A: It was difficult. We spent a lot of time discussing thermal expansion load since driver pipes go all the way around the stadium. They act like a giant rubber band. In the summer, they heat up and want to expand. In the winter, they shrink and contract. The architect’s desire was not to have any expansion joints in the building skin around the perimeter. Our approach was to design the pipes for that buildup of thermal stresses. There’s a lot of axial load in those pipes, particularly in the corners, for that reason. That’s why we have larger end plate connections, too. 

Q: Were there any issues with HSS wall thickness found during connection design or was this accounted for ahead of time? 

A: As a firm, we use HSS members a lot, so we know to start with thicker walls. There were a few spots where we might have had to locally address this, but we had started with thicker wall members for connection design. 

Q: With this project, you’ve achieved a goal that the Steel Tube Institute promotes. Is there anything else about this project you’d like to share with our readers?

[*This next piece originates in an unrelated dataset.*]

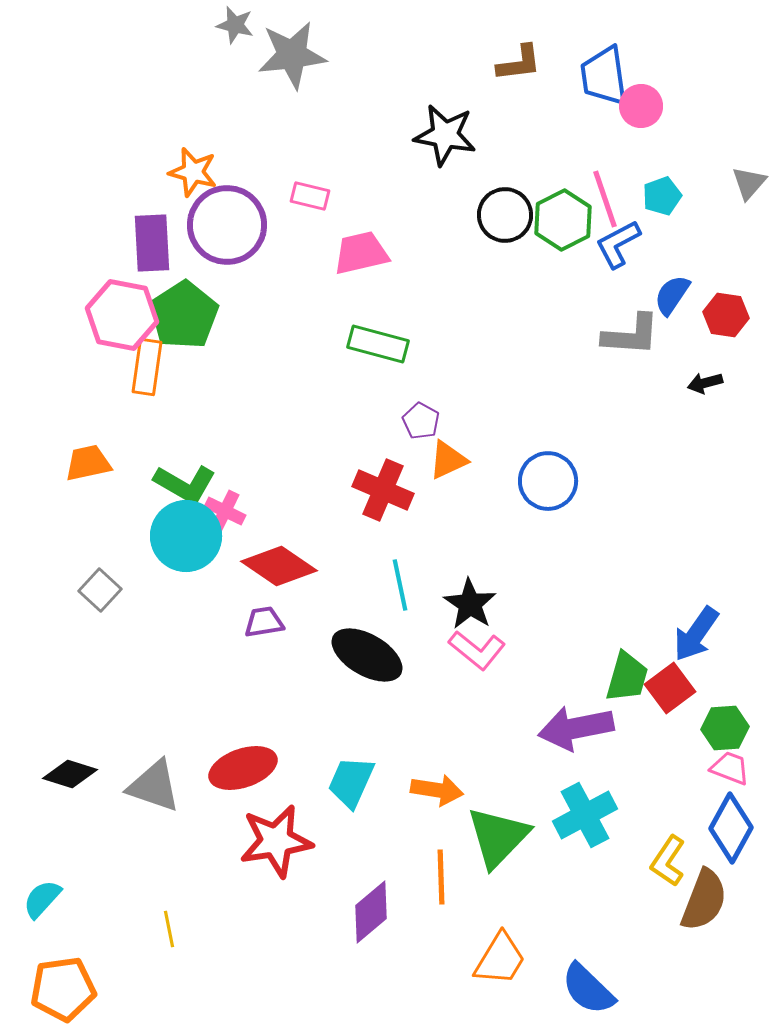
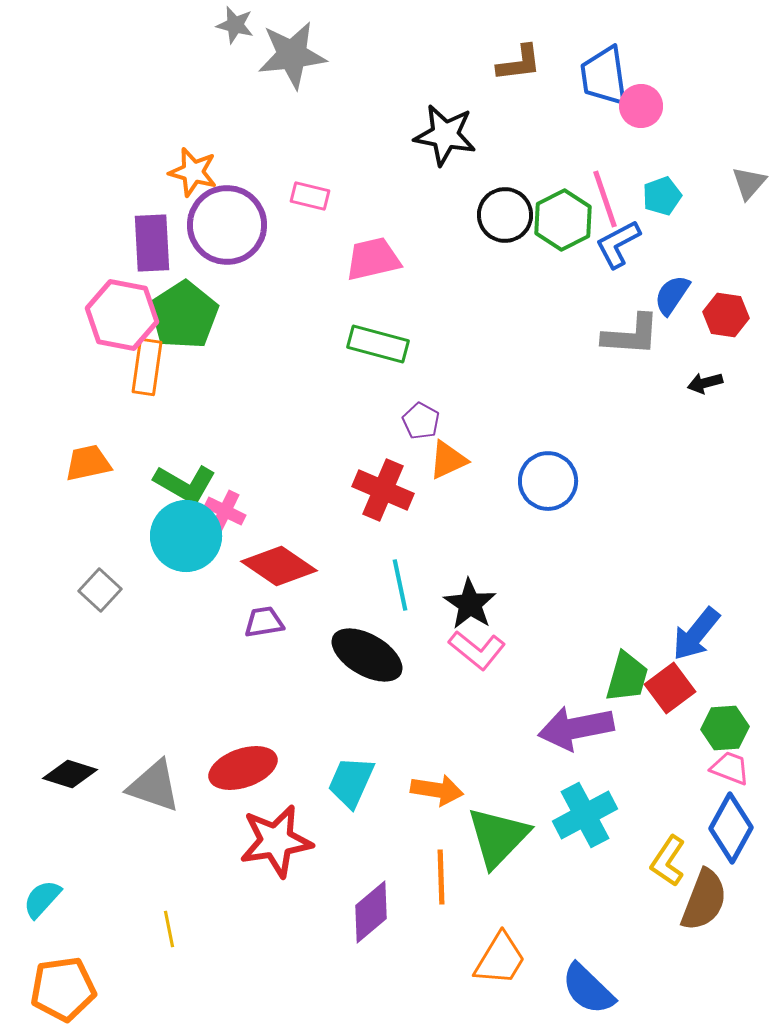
pink trapezoid at (361, 253): moved 12 px right, 6 px down
blue arrow at (696, 634): rotated 4 degrees clockwise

A: When I think about Allianz Field, the word “collaboration” comes to mind. The owner had a big vision for the project and developed trust in the design and construction teams to bring that to life.

One of the owner’s desires was to bring that European mentality of soccer stadiums to the United States. This is the first Allianz Field-branded arena here in North America. They have many venues throughout the world, and a lot of them have a signature exterior cladding system. To be able to pull that off here in North America for the first time was significant. I grew up playing soccer, so to now be part of one of the most iconic soccer stadiums in the country is a really fulfilling experience.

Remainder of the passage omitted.